Right now parking is a problem in Lagos near the old town due to the construction of a new parking garage, so if Four Seasons offers a tour there, you might want to do that rather than drive.  Otherwise, it can be very frustrating looking for a spot.

Wish we had known about the boat ride, Blues......


----------



## nerodog (Jun 29, 2009)

*lovely  portugal*

YOu will love it ! It has become my favorite place ! Lisbon is a wonderful city and I would suggest the hop on hop off tour bus for such a short time... Belem area with the monastery and the tower are great and the architecture is just breathtaking. GO up to the castle and see the beautiful view of the city! We took a day trip to Obidos, Fatima and Nazare with Inside Lisbon tours. They can really take you around to see alot  for one day .. .look on line. With regard to the Algarve, we went on a day trip tour which took us to Monchique mountain area. gorgeous and around the rock formations near Lagos... Went to to the lighthouse and the whole coast  is just beautiful...I would suggest driving or taking a day tour to see alot for the first time. You will love the four seasons, its clean and well located. Not far from the beach either , a trolley also runs from the resort if you choose not to drive. We found the food at the resort esp. the special theme meals and the lunches to be excellent in quality and authenticity for Portuguese food.Portugal is a lovely country with the friendliest people I have ever met travelling. When in Lisbon, just wander around the little streets and shops of Chiado and the Barrio Alto areas....go to a FADO show at night. Have fun !!!!


----------



## Conan (Aug 31, 2009)

We're back from our Portugal trip. It was great! Our reviews of Four Seasons Vilamoura and (Carlton) Madeira Beach Club are posted in the Reviews section.

Let me answer my own questions in this thread:



rklein001 said:


> How cold is the water in the Algarve and Madeira in July.


Very cold!! The Algarve was super clean and super cold - - at least as cold as Cape Cod National Seashore for comparison - - 20 minutes and your legs go numb. The ocean in Madeira was warmer but still cold, about like Jones Beach in Long Island, NY.



> From what I've found on the Internet, it looks like the best Algarve beaches for a non-surfer are east of Vilamoura/Quarteira, around Faro/Tavera/Monte Gordo.


The air was calm everywhere, so we were wrong to worry about being non-surfers.
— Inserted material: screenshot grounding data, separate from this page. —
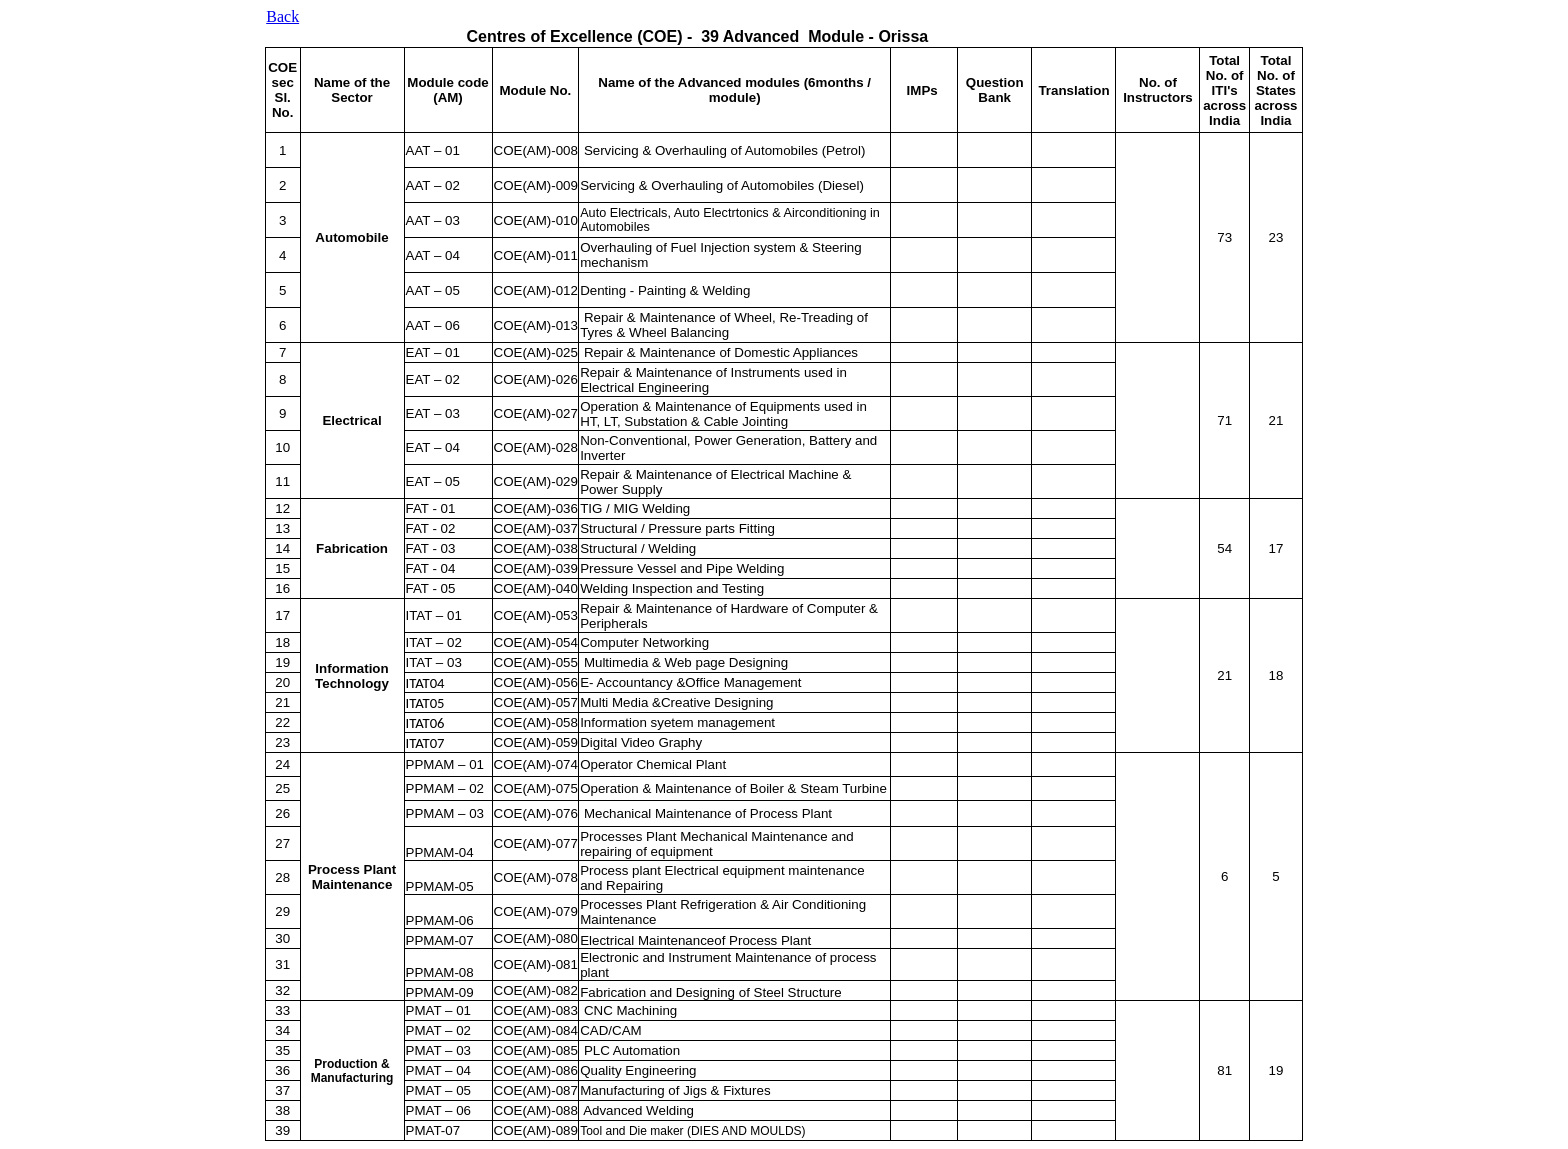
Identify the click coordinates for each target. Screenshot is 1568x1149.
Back (282, 16)
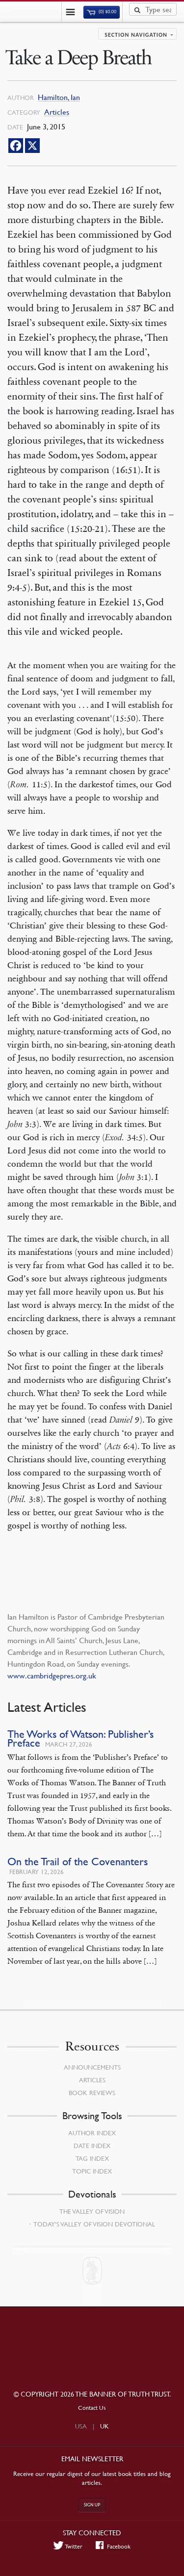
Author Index (92, 2133)
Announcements (92, 2067)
There are lovely beaches all along the south coast of Portugal. Falesia near Vilamoura was wonderful (even the Vilamoura town beach is great). We also enjoyed the beach at Praia do Barril near Tavaira that you access by a 1 euro tram. And the beaches near Sagres and Lagos but they have the coldest water.



> This is our first trip to Portugal, so we'll be doing a lot of driving. Suggestions for ... restaurants and sights all along the south coast are welcome!! It would be good to know ... where the food is authentic.


No problem finding authentic food - - just look for "cataplana" of various types (fish or shellfish with sauce and potato; similar paella but no rice) or monkfish + rice. We had our best meals at Restaurant A Tasca at the Marina Vila do Bispo next to Sagres
http://maps.google.com/maps?f=q&sou...928452&spn=0.006203,0.009538&t=h&z=17&iwloc=A
and best of all in Quarteira near to Vilamoura, no view but fantastic food at O Jacinto 
http://maps.google.com/maps?f=q&sou...103238&spn=0.003099,0.004769&t=h&z=18&iwloc=A

We also did the boat excursion from Lagos mentioned in this thread. It's easy to find the tables where they offer tickets - - look for the swinging bridge and walk over, away from downtown towards the marina. You can also find streetside car parking near the marina, since it's the downtown side where all the construction is going on.



> Madeira I understand is the place to hike. Can we follow a trail on our own or do we need to hire on with a group


We did both. Details in my review of Maderia Beach Club.


----------